Department of Medicine, University of California, San Diego, La Jolla, CA 92093, USA.
Journal of Experimental Medicine (Impact Factor: 12.52). 01/2008; 204(13):3103-11. DOI: 10.1084/jem.20071800
Source: PubMed


Integrins are critical for hemostasis and thrombosis because they mediate both platelet adhesion and aggregation. Talin is an integrin-binding cytoplasmic adaptor that is a central organizer of focal adhesions, and loss of talin phenocopies integrin deletion in Drosophila.
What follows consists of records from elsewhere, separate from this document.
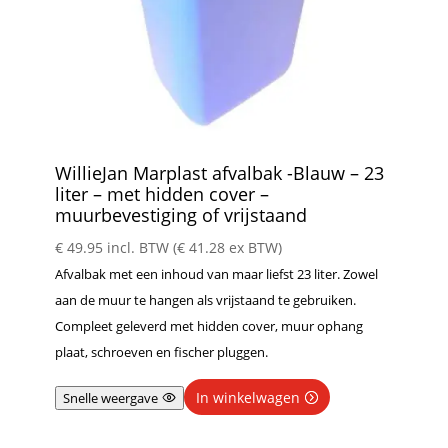
WillieJan Marplast afvalbak -Blauw – 23
liter – met hidden cover –
muurbevestiging of vrijstaand
€
49.95
incl. BTW (
€
41.28
ex BTW)
Afvalbak met een inhoud van maar liefst 23 liter. Zowel
aan de muur te hangen als vrijstaand te gebruiken.
Compleet geleverd met hidden cover, muur ophang
plaat, schroeven en fischer pluggen.
In winkelwagen
Snelle weergave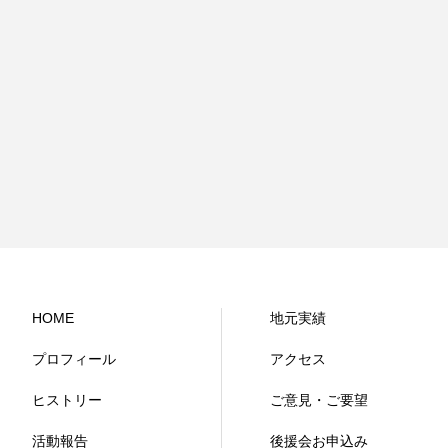
HOME
地元実績
プロフィール
アクセス
ヒストリー
ご意見・ご要望
活動報告
後援会お申込み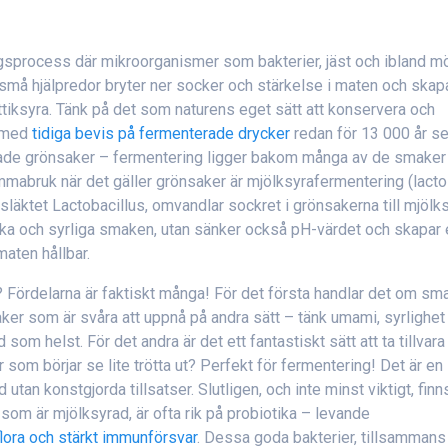
ngsprocess där mikroorganismer som bakterier, jäst och ibland m
a små hjälpredor bryter ner socker och stärkelse i maten och skapa
ttiksyra. Tänk på det som naturens eget sätt att konservera och
, med
tidiga bevis på fermenterade drycker
redan för 13 000 år s
syrade grönsaker – fermentering ligger bakom många av de smaker
emmabruk när det gäller grönsaker är mjölksyrafermentering (lacto
 släktet Lactobacillus, omvandlar sockret i grönsakerna till mjölks
iska och syrliga smaken, utan sänker också pH-värdet och skapar
 maten hållbar.
 Fördelarna är faktiskt många! För det första handlar det om sm
er som är svåra att uppnå på andra sätt – tänk umami, syrlighet
som helst. För det andra är det ett fantastiskt sätt att ta tillvara
som börjar se lite trötta ut? Perfekt för fermentering! Det är en
tan konstgjorda tillsatser. Slutligen, och inte minst viktigt, finn
som är mjölksyrad, är ofta rik på probiotika – levande
lora och stärkt immunförsvar
. Dessa goda bakterier, tillsammans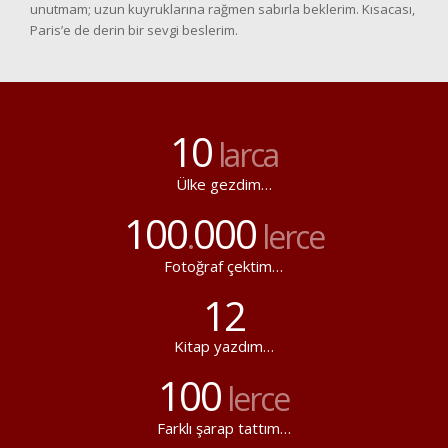
unutmam; uzun kuyruklarına rağmen sabırla beklerim. Kısacası,
Paris’e de derin bir sevgi beslerim.
10
larca
Ülke gezdim…
100
000
.
lerce
Fotoğraf çektim…
12
Kitap yazdım…
100
lerce
Farklı şarap tattım…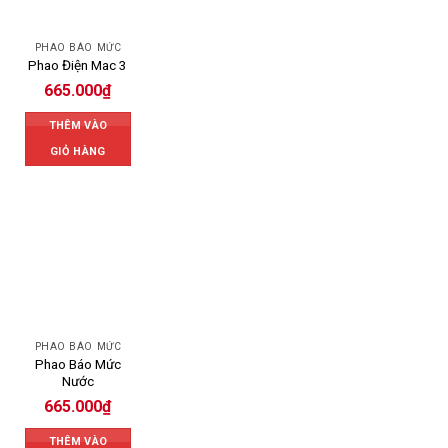
PHAO BÁO MỨC
Phao Điện Mac 3
665.000
₫
THÊM VÀO
GIỎ HÀNG
PHAO BÁO MỨC
Phao Báo Mức
Nước
665.000
₫
THÊM VÀO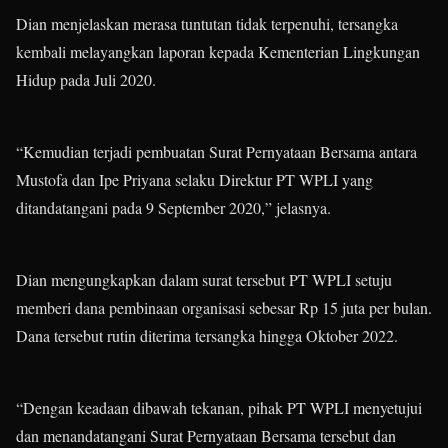
Dian menjelaskan merasa tuntutan tidak terpenuhi, tersangka
kembali melayangkan laporan kepada Kementerian Lingkungan
Hidup pada Juli 2020.
“Kemudian terjadi pembuatan Surat Pernyataan Bersama antara
Mustofa dan Ipe Priyana selaku Direktur PT WPLI yang
ditandatangani pada 9 September 2020,” jelasnya.
Dian mengungkapkan dalam surat tersebut PT WPLI setuju
memberi dana pembinaan organisasi sebesar Rp 15 juta per bulan.
Dana tersebut rutin diterima tersangka hingga Oktober 2022.
“Dengan keadaan dibawah tekanan, pihak PT WPLI menyetujui
dan menandatangani Surat Pernyataan Bersama tersebut dan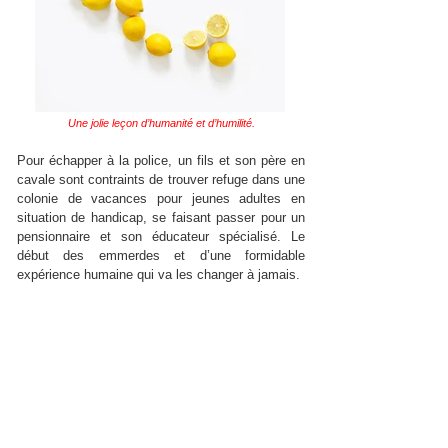
Une jolie leçon d’humanité et d’humilité.
Pour échapper à la police, un fils et son père en
cavale sont contraints de trouver refuge dans une
colonie de vacances pour jeunes adultes en
situation de handicap, se faisant passer pour un
pensionnaire et son éducateur spécialisé. Le
début des emmerdes et d’une formidable
expérience humaine qui va les changer à jamais.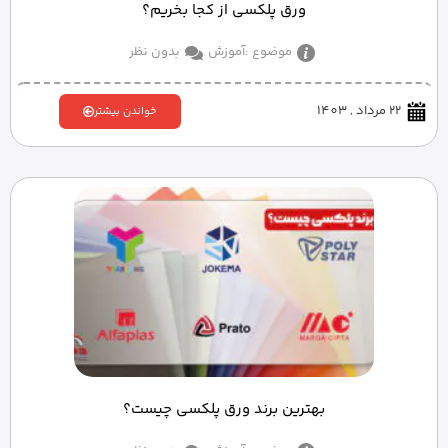
ورق پلکسی از کجا بخریم؟
موضوع :
آموزش
بدون نظر
22 مرداد , 1403
خواندن بیشتر
بهترین برند ورق پلکسی چیست؟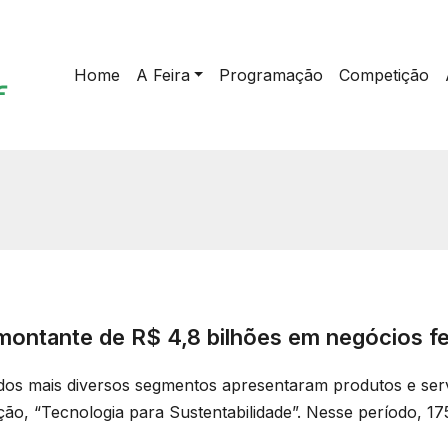
Home
A Feira
Programação
Competição
 montante de R$ 4,8 bilhões em negócios 
 dos mais diversos segmentos apresentaram produtos e ser
ão, “Tecnologia para Sustentabilidade”. Nesse período, 175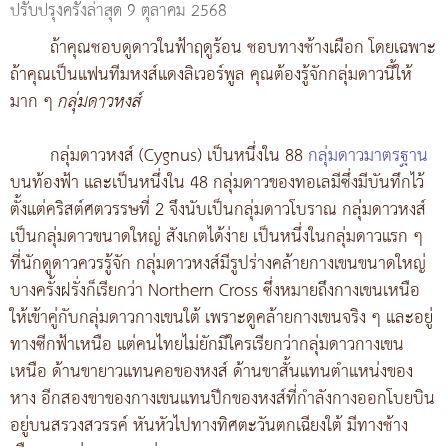
ปรับปรุงครั้งล่าสุด 9 ตุลาคม 2568
ถ้าคุณชอบดูดาวในฟ้าฤดูร้อน ชอบทางช้างเผือก โดยเฉพาะ
ถ้าคุณเป็นแฟนทีมหงส์แดงลิเวอร์พูล คุณต้องรู้จักกลุ่มดาวนี้ให้
มาก ๆ
กลุ่มดาวหงส์
กลุ่มดาวหงส์ (Cygnus) เป็นหนึ่งใน 88
กลุ่มดาวมาตรฐาน
บนท้องฟ้า และเป็นหนึ่งใน 48 กลุ่มดาวของทอเลมีซึ่งมีบันทึกไว้
ตั้งแต่คริสต์ศตวรรษที่ 2 จึงนับเป็นกลุ่มดาวโบราณ กลุ่มดาวหงส์
เป็นกลุ่มดาวขนาดใหญ่ สังเกตได้ง่าย เป็นหนึ่งในกลุ่มดาวแรก ๆ
ที่นักดูดาวควรรู้จัก กลุ่มดาวหงส์มีรูปร่างคล้ายกางเขนขนาดใหญ่
บางครั้งฝรั่งก็เรียกว่า Northern Cross ซึ่งหมายถึงกางเขนเหนือ
ให้เข้าคู่กับกลุ่มดาวกางเขนใต้ เพราะดูคล้ายกางเขนจริง ๆ และอยู่
ทางซีกฟ้าเหนือ แต่คนไทยไม่ยักมีใครเรียกว่ากลุ่มดาวกางเขน
เหนือ ด้านขายาวแทนคอของหงส์ ด้านขาสั้นแทนตำแหน่งของ
หาง อีกสองขาของกางเขนแทนปีกของหงส์ที่กำลังกางออกโบยบิน
อยู่บนสรวงสวรรค์ หันหัวไปทางทิศตะวันตกเฉียงใต้ มีทางช้าง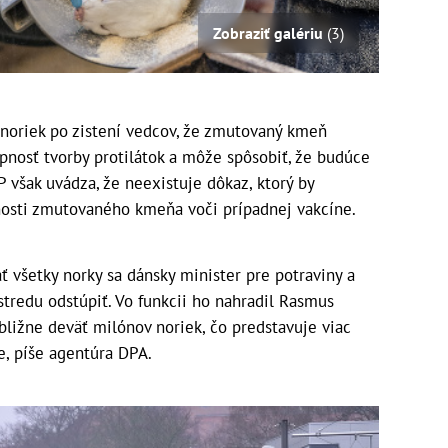
Zobraziť galériu
(3)
h noriek po zistení vedcov, že zmutovaný kmeň
pnosť tvorby protilátok a môže spôsobiť, že budúce
 však uvádza, že neexistuje dôkaz, ktorý by
nosti zmutovaného kmeňa voči prípadnej vakcíne.
ať všetky norky sa dánsky minister pre potraviny a
tredu odstúpiť. Vo funkcii ho nahradil Rasmus
ibližne deväť milónov noriek, čo predstavuje viac
e, píše agentúra DPA.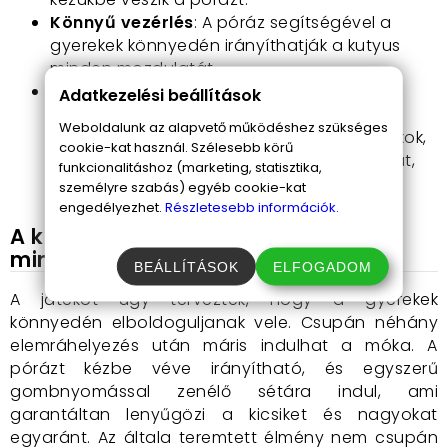
Könnyű vezérlés
: A póráz segítségével a
gyerekek könnyedén irányíthatják a kutyus
minden mozdulatát.
AAA elemmel működik
: Könnyen
Adatkezelési beállítások
üzemeltethető három darab AAA elem
Weboldalunk az alapvető működéshez szükséges
segítségével - ezek azonban nem tartozékok,
cookie-kat használ. Szélesebb körű
így érdemes készenlétben tartani néhányat,
funkcionalitáshoz (marketing, statisztika,
hogy a móka sose érjen véget!
személyre szabás) egyéb cookie-kat
engedélyezhet.
Részletesebb információk.
A kutyus használata - egyszerűbb,
mint gondolnád!
BEÁLLÍTÁSOK
ELFOGADOM
A játékot úgy tervezték, hogy a gyerekek
könnyedén elboldoguljanak vele. Csupán néhány
elemráhelyezés után máris indulhat a móka. A
pórázt kézbe véve irányítható, és egyszerű
gombnyomással zenélő sétára indul, ami
garantáltan lenyűgözi a kicsiket és nagyokat
egyaránt. Az általa teremtett élmény nem csupán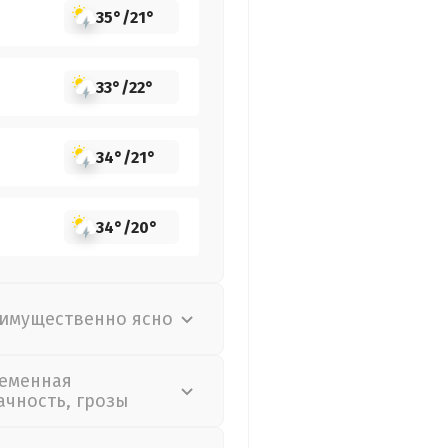
35°
/
21°
33°
/
22°
34°
/
21°
34°
/
20°
имущественно ясно
еменная
ачность, грозы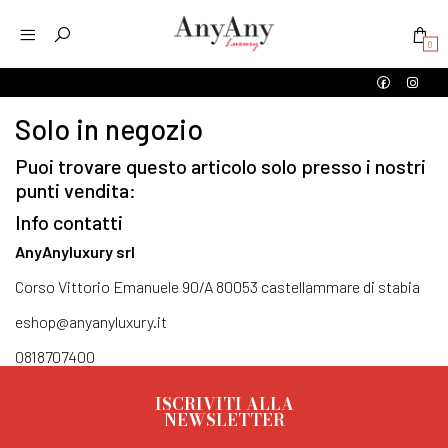
0
Solo in negozio
Puoi trovare questo articolo solo presso i nostri
punti vendita:
Info contatti
AnyAnyluxury srl
Corso Vittorio Emanuele 90/A 80053 castellammare di stabia
eshop@anyanyluxury.it
0818707400
ISCRIVITI ALLA
NEWSLETTER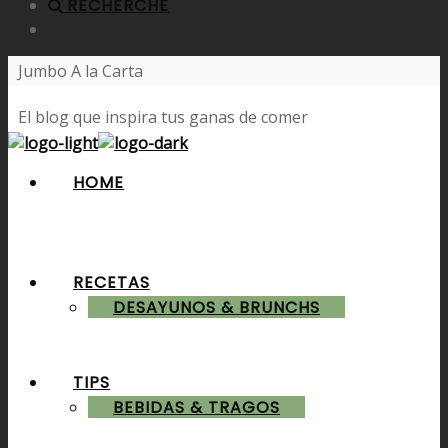
RECHERCHE
Jumbo A la Carta
El blog que inspira tus ganas de comer
HOME
RECETAS
DESAYUNOS & BRUNCHS
TIPS
BEBIDAS & TRAGOS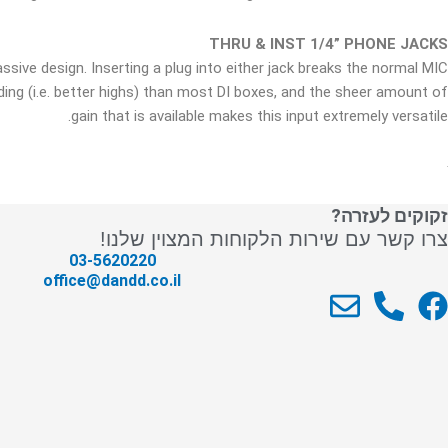
THRU & INST 1/4” PHONE JACKS
ssive design. Inserting a plug into either jack breaks the normal MIC
ing (i.e. better highs) than most DI boxes, and the sheer amount of
gain that is available makes this input extremely versatile.
זקוקים לעזרה?
צרו קשר עם שירות הלקוחות המצוין שלנו!
03-5620220
office@dandd.co.il
E
P
F
n
h
a
v
o
c
e
n
e
l
e
b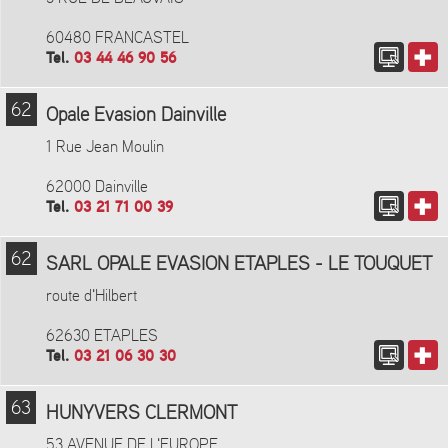
60480 FRANCASTEL
Tel.
03 44 46 90 56
62
Opale Evasion Dainville
1 Rue Jean Moulin
62000 Dainville
Tel.
03 21 71 00 39
62
SARL OPALE EVASION ETAPLES - LE TOUQUET
route d'Hilbert
62630 ETAPLES
Tel.
03 21 06 30 30
63
HUNYVERS CLERMONT
53 AVENUE DE L'EUROPE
Here, we have examined the role of talin in mammalian integrin function in vivo by selectively disrupting the talin1 gene in mouse platelet precursor megakaryocytes. Talin null megakaryocytes produced circulating platelets that exhibited normal morphology yet manifested profoundly impaired hemostatic function. Specifically, platelet-specific deletion of talin1 led to spontaneous hemorrhage and pathological bleeding. Ex vivo and in vitro studies revealed that loss of talin1 resulted in dramatically impaired integrin alphaIIbbeta3-mediated platelet aggregation and beta1 integrin-mediated platelet adhesion. Furthermore, loss of talin1 strongly inhibited the activation of platelet beta1 and beta3 integrins in response to platelet agonists. These data establish that platelet talin plays a crucial role in hemostasis and provide the first proof that talin is required for the activation and function of mammalian alpha2beta1 and alphaIIbbeta3 integrins in vivo.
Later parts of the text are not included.